- Bahadurpur Location in Punjab, India Bahadurpur Bahadurpur (India)
- Coordinates: 31°03′26″N 76°01′47″E﻿ / ﻿31.057194°N 76.0296231°E
- Country: India
- State: Punjab
- District: Shaheed Bhagat Singh Nagar

Government
- • Type: Panchayat raj
- • Body: Gram panchayat
- Elevation: 254 m (833 ft)

Population (2011)
- • Total: 997
- Sex ratio 512/455 ♂/♀

Languages
- • Official: Punjabi
- Time zone: UTC+5:30 (IST)
- Telephone code: 01823
- ISO 3166 code: IN-PB
- Website: nawanshahr.nic.in

= Bahadurpur, Nawanshahr =

Bahadurpur is a village in Shaheed Bhagat Singh Nagar district of Punjab State, India. It is located 10 km away from Rahon, 4.2 km from Aur, 13 km from district headquarter Shaheed Bhagat Singh Nagar and 100 km from state capital Chandigarh. The village is administrated by Sarpanch an elected representative of the village.

== Demography ==
As of 2011, Bahadurpur has a total number of 195 houses and a population of 967 of which 512 include are males while 455 are females according to the report published by Census India in 2011. The literacy rate of Bahadurpur is 79.05%, higher than the state average of 75.84%. The population of children under the age of 6 years is 108 which is 11.17% of total population of Bahadurpur, and child sex ratio is approximately 862 as compared to Punjab state average of 846.

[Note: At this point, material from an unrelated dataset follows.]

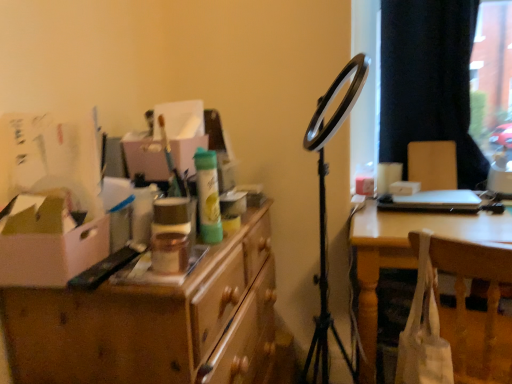 The height and width of the screenshot is (384, 512). Identify the location of vacant area on top of white cardboard box at left (from a real-world perspective). (47, 223). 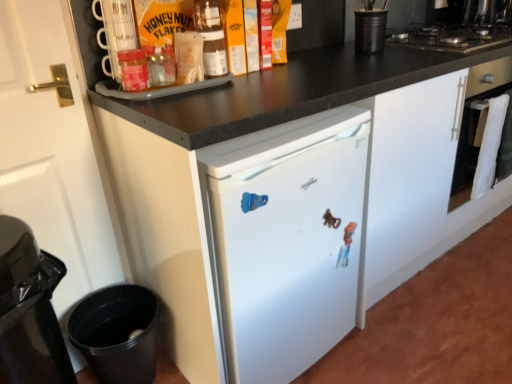 Question: Is matte glass honey jar at upper center, the second bottle positioned from the left, inside white matte door at left?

Most of the people are from Schedule Caste which constitutes 81.18% of total population in Bahadurpur. The town does not have any Schedule Tribe population so far.

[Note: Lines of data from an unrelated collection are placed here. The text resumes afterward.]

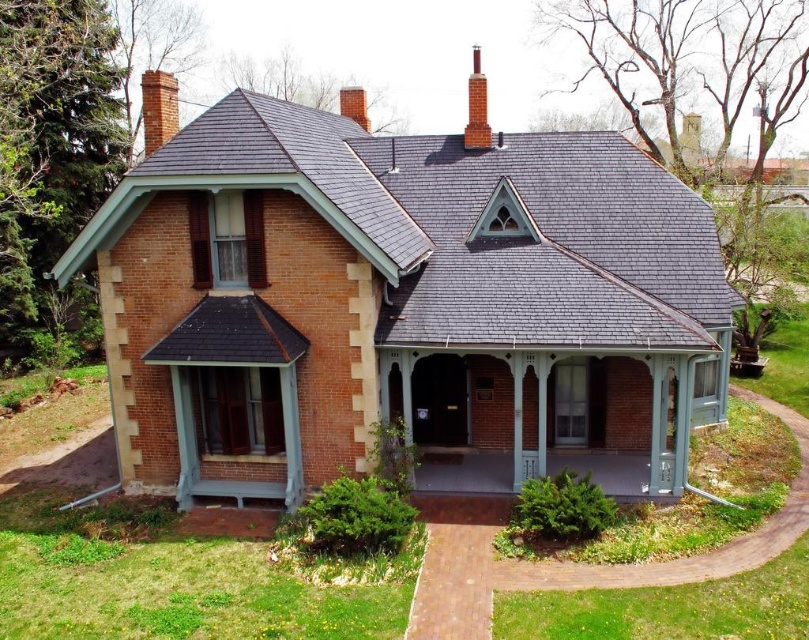 Question: Which point is closer to the camera taking this photo?

Choices:
 (A) (464, 472)
 (B) (486, 124)
 (C) (361, 93)
 (D) (176, 77)

Answer: (A)

Question: Does brick chimney at upper left have a lesser width compared to brick chimney at upper center?

Choices:
 (A) yes
 (B) no

Answer: (B)

Question: Which point appears farthest from the camera in this image?

Choices:
 (A) (468, 456)
 (B) (477, 90)

Answer: (B)

Question: Which of these objects is positioned closest to the brick chimney at upper left?

Choices:
 (A) brick chimney at upper center
 (B) smooth concrete porch at center
 (C) red brick chimney at upper center

Answer: (C)

Question: Can you confirm if brick chimney at upper left is positioned below red brick chimney at upper center?

Choices:
 (A) no
 (B) yes

Answer: (B)

Question: Is smooth concrete porch at center above red brick chimney at upper center?

Choices:
 (A) no
 (B) yes

Answer: (A)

As per the report published by Census India in 2011, 349 people were engaged in work activities out of the total population of Bahadurpur which includes 294 males and 55 females. According to census survey report 2011, 87.97% workers describe their work as main work and 12.03% workers are involved in Marginal activity providing livelihood for less than 6 months.

== Education ==
The village has a Punjabi medium, co-ed primary school founded in 1971. The schools provide mid-day meal as per Indian Midday Meal Scheme. The school provide free education to children between the ages of 6 and 14 as per Right of Children to Free and Compulsory Education Act.
Amardeep Singh Shergill Memorial college Mukandpur and Sikh National College Banga are the nearest colleges. Lovely Professional University is 48 km away from the village.

== Landmarks ==
Singh Sabha Gurudwara and Baba Bhula Ji are religious sites. The village does not have the facilities of banks or Cash machine (ATM).

== Transport ==
Nawanshahr railway station is the nearest train station however, Garhshankar Junction railway station is 30 km away from the village. Sahnewal Airport is the nearest domestic airport which located 57 km away in Ludhiana and the nearest international airport is located in Chandigarh also Sri Guru Ram Dass Jee International Airport is the second nearest airport which is 156 km away in Amritsar.